Videte ne quis vos seducat… multi pseudoprophetae surgent et seducent multos… Sol obscurabitur, et luna non dabit lumen suum, et stellae cadent de caelo Qui autem perseveraverit usque in finem, hic salvus erit (Mt 24, 4.11.29.13).

L’anziano eremita mormorava tra sé queste parole, ruminandole nel silenzio ovattato della sua cella. Il suo fisico di nonagenario cedeva inesorabilmente ogni giorno di più, ma la sua mente rimaneva lucidissima. Della professione di un tempo aveva conservato la severa acribia, l’acutezza analitica, lo spirito indagatore. L’intimità divina non aveva affatto offuscato, in lui, l’intelletto; al contrario, l’aveva reso più acuto, penetrante, luminoso. Per tanti anni, nella solitudine del suo romitorio, aveva riflettuto sulla vita passata, spesa nel servizio attivo della Chiesa. I dubbi assillanti che l’avevano persuaso a ritirarsi dall’insegnamento, grazie alla distanza fisica e spirituale, s’eran gradualmente mutati in angosciose evidenze. Fin dalla giovinezza, egli aveva contribuito in modo decisivo – seppur inconsapevolmente – alla diffusione di quelle idee che avevano trasformato il cristianesimo in una nuova religione, o piuttosto in un umanesimo irenistico assorbito nell’immanenza.

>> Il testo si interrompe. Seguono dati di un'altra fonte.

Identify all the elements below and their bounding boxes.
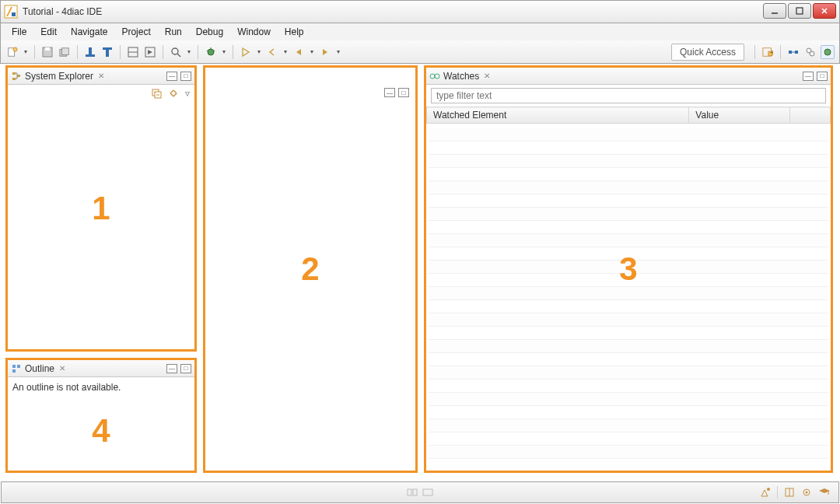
system-explorer-header: System Explorer ✕ — □ — [8, 68, 194, 85]
watches-filter-input[interactable] — [431, 88, 826, 103]
close-view-icon[interactable]: ✕ — [59, 364, 65, 373]
forward-nav-dropdown-icon[interactable]: ▾ — [335, 45, 341, 59]
close-view-icon[interactable]: ✕ — [484, 72, 490, 80]
system-explorer-pane: System Explorer ✕ — □ ▿ 1 — [5, 65, 197, 352]
close-button[interactable] — [813, 3, 836, 19]
svg-rect-34 — [17, 75, 20, 77]
search-dropdown-icon[interactable]: ▾ — [186, 45, 192, 59]
svg-point-52 — [806, 492, 808, 494]
svg-rect-32 — [12, 72, 16, 75]
outline-pane: Outline ✕ — □ An outline is not availabl… — [5, 358, 197, 473]
back-dropdown-icon[interactable]: ▾ — [282, 45, 289, 59]
back-nav-icon[interactable] — [292, 45, 306, 59]
maximize-view-icon[interactable]: □ — [180, 72, 191, 81]
menubar: File Edit Navigate Project Run Debug Win… — [0, 23, 840, 40]
toolbar-separator — [754, 45, 755, 59]
gear-icon[interactable] — [801, 487, 812, 498]
status-center-controls — [407, 488, 433, 497]
trim-right-icon[interactable] — [422, 488, 433, 497]
svg-rect-9 — [62, 47, 69, 54]
svg-point-30 — [810, 51, 814, 56]
svg-rect-27 — [795, 51, 798, 54]
forward-nav-icon[interactable] — [318, 45, 332, 59]
annotation-number: 4 — [92, 412, 110, 450]
search-icon[interactable] — [169, 45, 183, 59]
app-config-icon[interactable] — [100, 45, 114, 59]
minimize-editor-icon[interactable]: — — [384, 88, 395, 97]
debug-dropdown-icon[interactable]: ▾ — [221, 45, 227, 59]
outline-icon — [11, 363, 22, 374]
debug-icon[interactable] — [204, 45, 218, 59]
perspective-switcher: + — [752, 45, 835, 59]
quick-access-button[interactable]: Quick Access — [671, 44, 744, 61]
watches-rows — [429, 128, 828, 468]
system-icon[interactable] — [83, 45, 97, 59]
trim-left-icon[interactable] — [407, 488, 418, 497]
link-editor-icon[interactable] — [168, 88, 179, 99]
deploy-icon[interactable] — [143, 45, 157, 59]
tree-icon — [11, 71, 22, 82]
system-explorer-toolbar: ▿ — [8, 85, 194, 102]
save-icon[interactable] — [40, 45, 54, 59]
svg-rect-45 — [408, 489, 411, 495]
svg-text:+: + — [770, 47, 773, 56]
menu-project[interactable]: Project — [115, 25, 156, 39]
view-menu-icon[interactable]: ▿ — [185, 88, 190, 99]
window-titlebar: Tutorial - 4diac IDE — [0, 0, 840, 23]
menu-navigate[interactable]: Navigate — [65, 25, 114, 39]
main-toolbar: ▾ ▾ ▾ ▾ ▾ ▾ ▾ Quick Access + — [0, 40, 840, 64]
menu-help[interactable]: Help — [278, 25, 310, 39]
perspective-debug-icon[interactable] — [821, 45, 835, 59]
svg-rect-3 — [796, 8, 803, 14]
perspective-system-icon[interactable] — [786, 45, 800, 59]
open-perspective-icon[interactable]: + — [761, 45, 775, 59]
menu-edit[interactable]: Edit — [34, 25, 63, 39]
toolbar-separator — [780, 45, 781, 59]
column-watched-element[interactable]: Watched Element — [427, 107, 689, 124]
maximize-editor-icon[interactable]: □ — [398, 88, 409, 97]
column-value[interactable]: Value — [689, 107, 790, 124]
menu-file[interactable]: File — [5, 25, 33, 39]
menu-debug[interactable]: Debug — [190, 25, 229, 39]
run-last-icon[interactable] — [239, 45, 253, 59]
back-icon[interactable] — [265, 45, 279, 59]
save-all-icon[interactable] — [58, 45, 72, 59]
menu-window[interactable]: Window — [231, 25, 277, 39]
status-separator — [777, 486, 778, 499]
svg-rect-13 — [103, 47, 112, 50]
watches-pane: Watches ✕ — □ Watched Element Value 3 — [424, 65, 833, 473]
maximize-button[interactable] — [788, 3, 811, 19]
new-dropdown-icon[interactable]: ▾ — [23, 45, 29, 59]
minimize-view-icon[interactable]: — — [166, 364, 177, 373]
minimize-view-icon[interactable]: — — [166, 72, 177, 81]
new-icon[interactable] — [5, 45, 19, 59]
back-nav-dropdown-icon[interactable]: ▾ — [309, 45, 315, 59]
minimize-view-icon[interactable]: — — [803, 72, 814, 81]
watches-header: Watches ✕ — □ — [426, 68, 831, 85]
toolbar-separator — [34, 45, 35, 59]
minimize-button[interactable] — [763, 3, 786, 19]
tip-icon[interactable] — [760, 487, 771, 498]
perspective-deploy-icon[interactable] — [803, 45, 817, 59]
svg-point-19 — [208, 49, 214, 55]
menu-run[interactable]: Run — [159, 25, 188, 39]
svg-point-31 — [824, 49, 831, 55]
layout-icon[interactable] — [126, 45, 140, 59]
editor-pane: — □ 2 — [203, 65, 418, 473]
svg-rect-47 — [423, 489, 432, 495]
svg-point-5 — [13, 47, 17, 51]
annotation-number: 1 — [92, 190, 110, 227]
book-icon[interactable] — [784, 487, 795, 498]
collapse-all-icon[interactable] — [151, 88, 162, 99]
svg-rect-43 — [17, 365, 20, 368]
maximize-view-icon[interactable]: □ — [817, 72, 828, 81]
svg-rect-7 — [45, 47, 50, 51]
graduation-icon[interactable] — [818, 487, 831, 498]
run-last-dropdown-icon[interactable]: ▾ — [256, 45, 262, 59]
close-view-icon[interactable]: ✕ — [98, 72, 104, 80]
watches-title: Watches — [443, 71, 479, 82]
glasses-icon — [429, 71, 440, 82]
maximize-view-icon[interactable]: □ — [180, 364, 191, 373]
statusbar — [1, 481, 839, 503]
annotation-number: 3 — [619, 250, 637, 288]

«Badate che nessuno vi inganni…»: com’era stato possibile che un’anima limpida e retta come la sua si lasciasse sedurre? «Molti falsi profeti sorgeranno e inganneranno molti…»: la sua alterigia professorale, ancor più che per l’onta di aver subìto l’incantesimo, l’aveva inizialmente tormentato soprattutto per il rimorso di averne potuto contagiare altri ignari discepoli. Sì, aveva sicuramente reagito alle derive di una teologia troppo impregnata dei vari Kant, Hegel, Heidegger… si era pur opposto al blasfemo annullamento della Scrittura provocato dall’esegesi razionalistica… aveva sì avversato la radicale demolizione della morale cattolica sotto il maglio del relativismo… ma senza riconoscerne gli occulti influssi sul suo stesso pensiero, o – per meglio dire – sulla sua forma mentis di intellettuale educato in quella malsana atmosfera culturale.

Senza che se ne rendesse conto in tempo, era stato per decenni in stretto rapporto con l’ambiente che aveva scientemente operato per confezionare il nuovo cristianesimo: un lavoro, per analogia, di ingegneria genetica, che aveva sostituito il nucleo originale della cellula con uno del tutto estraneo. A conclusione del concilio voluto dai novatori per coprire il losco complotto con un’apparenza di legittimità, un papa oscillante e contraddittorio aveva apertamente proclamato l’instaurazione del culto dell’uomo in luogo del culto di Dio… uno sconvolgimento ben più radicale della rivoluzione copernicana: non si trattava del rapporto tra la Terra e il Sole, ma di quello tra la creatura e il suo artefice, origine e fine di tutto l’esistente. L’uomo aveva occupato il centro, il posto che spettava a Dio… e, per giunta, un uomo mai così corrotto, arrogante, volubile e insipiente.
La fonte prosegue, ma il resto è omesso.